__________LAPPEENRANTA (FINLAND)__________
Lauritsala School is situated in Lappeenranta, a smallish town in the southeast of Finland with 70 000 inhabitants. The town is located close to the Russian border, which has had a significant effect on our cultural values as well as on our economy, especially due to Russian shopping tourism in the past decades. Our school consists of preschool grade along with grades 1-9. Our youngest preschool students are six and sixteen-year-old 9th graders the oldest. Altogether we have about 700 students and 80 teachers as well as 20 other staff members. The secondary level of the school is planning to participate in the cooperation. On average, there are more students with special needs in Lappeenranta than in other parts of Finland. We also have students with different ethnic backgrounds, most typically Russian, and students from socially disadvantageous background who we try to ensure equal opportunities.
Schools in Lappeenranta, Lauritsalan koulu as well, participates actively in many school developing programmes, and among them is the program called ‘Finnish Schools on the Move’ with the aim of increasing physical activity and decreasing sedentary time among school-aged children. With the finances granted from the programme we have been able to employ sports instructors who have created many different physical activities for both students and staff. Based on those good experiences, the town has also established contacts between schools and the Saimaa University of Applied Sciences, especially with their social and health care units. So at the moment we also have access to services offered by physiotherapist students in our school.

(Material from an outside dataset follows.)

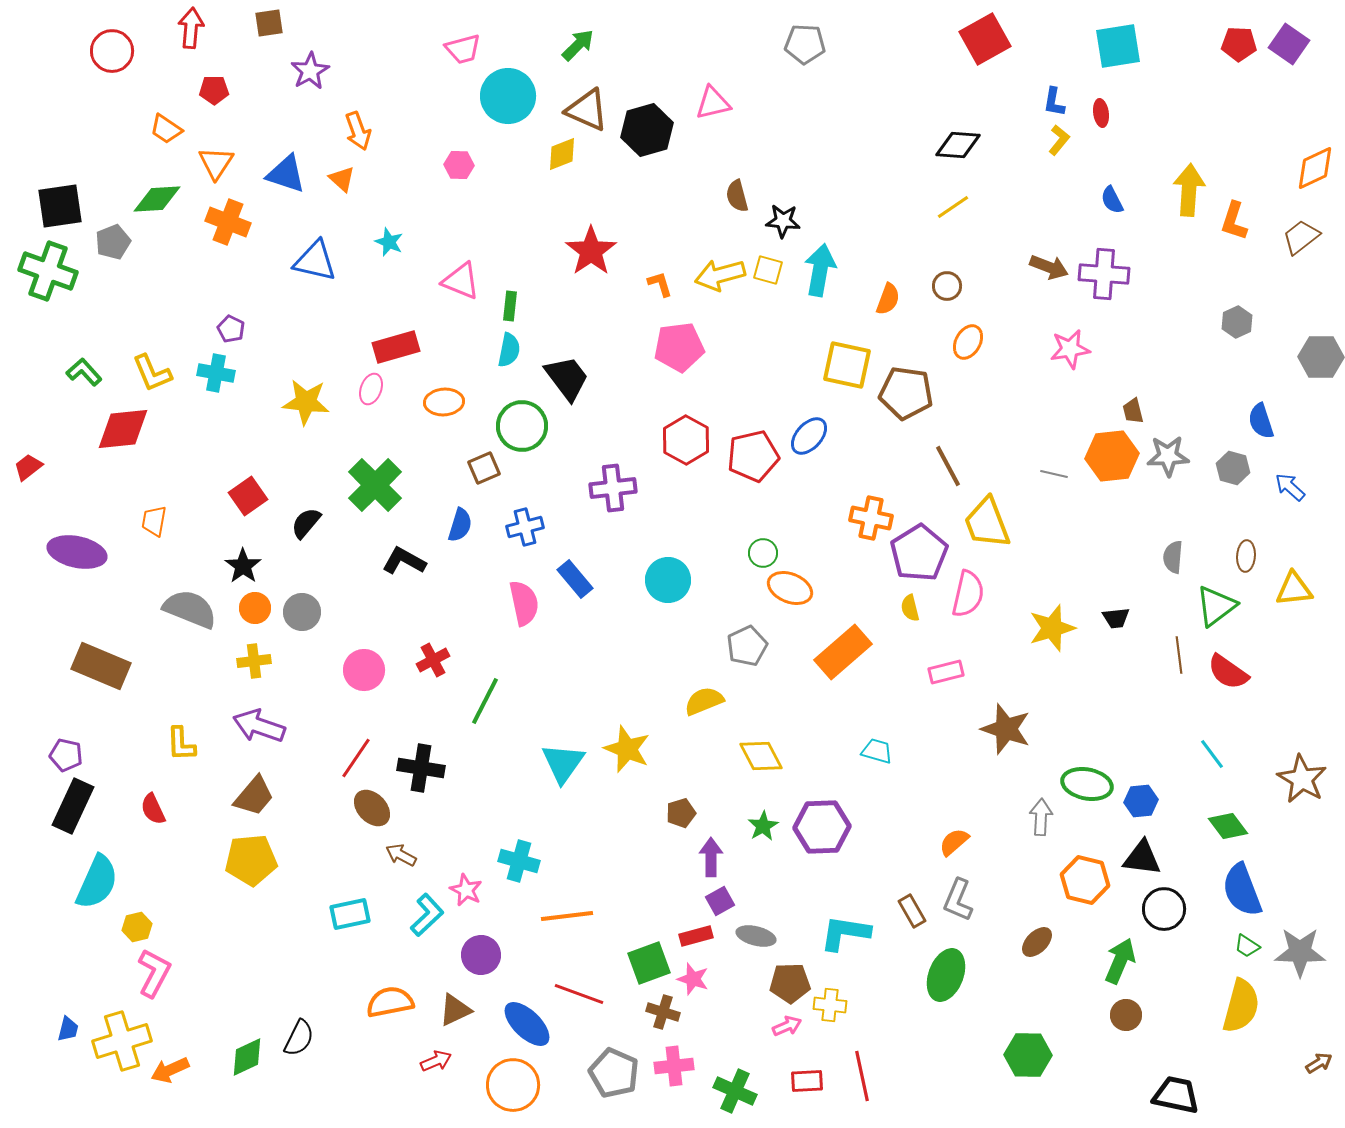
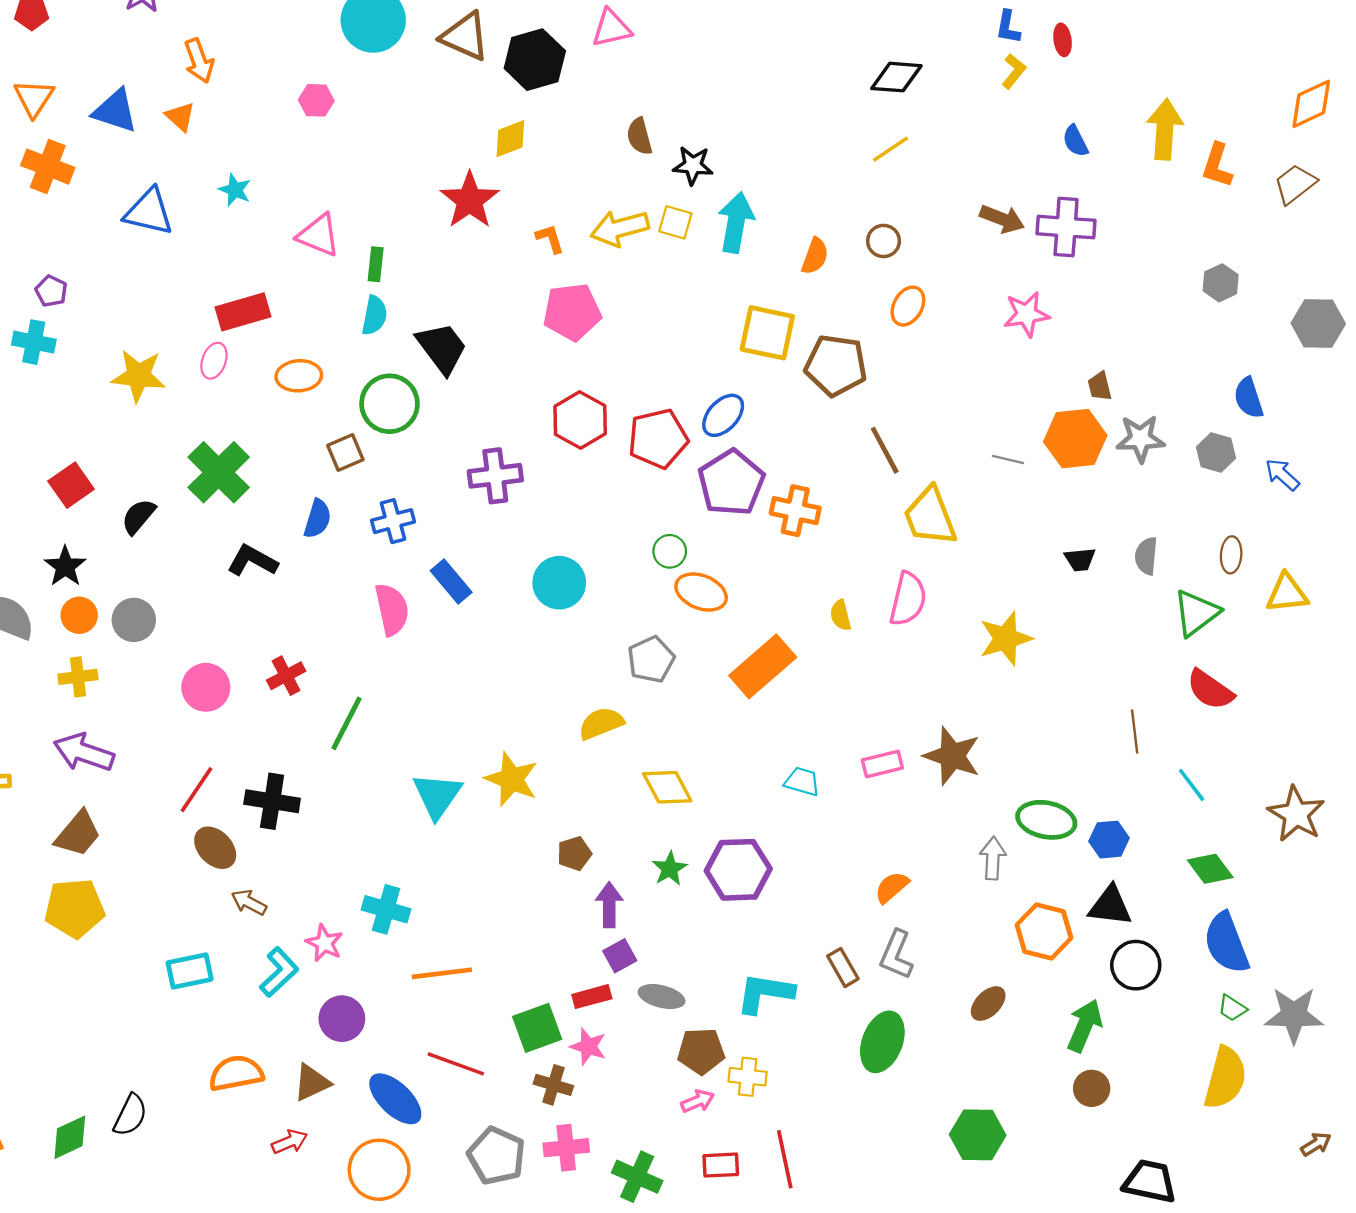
yellow diamond: (562, 154) -> (510, 139), moved
purple pentagon: (919, 553) -> (731, 483), moved
black trapezoid: (1116, 618) -> (1080, 559), moved
brown line: (1179, 655) -> (1135, 732), moved
pink rectangle: (946, 672) -> (882, 764), moved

Our learning environments inside the school building has been adapted to serve the aims of our new national curriculum, where teamwork and independent learning are promoted, and at the same time those learning styles are combined with the needs of being active during your school work as you can choose whether you sit, stand or even lie while learning, or whether you stay in the designated classroom or even outdoors to certain areas to do your schoolwork. So, summing this all up, we feel that we have some ideas and practises to offer to this partnership.
As to the motivation to join the project, we see that even if we have paid a lot attention to physical activity in our school, most students still spend too much time hunched over their laptops (provided by school for everyone) during classes, and during breaks over their mobiles. Our students have to use computers for schoolwork as some books exist only in digital version.
The most active members of our school’s team consist of language teachers, a sports teacher, a Finnish teacher, a history teacher, a science teacher, an arts teacher and a school counsellor. In a group as big as ours there will always be someone to assume the role of the school coordinator in case she should leave the school.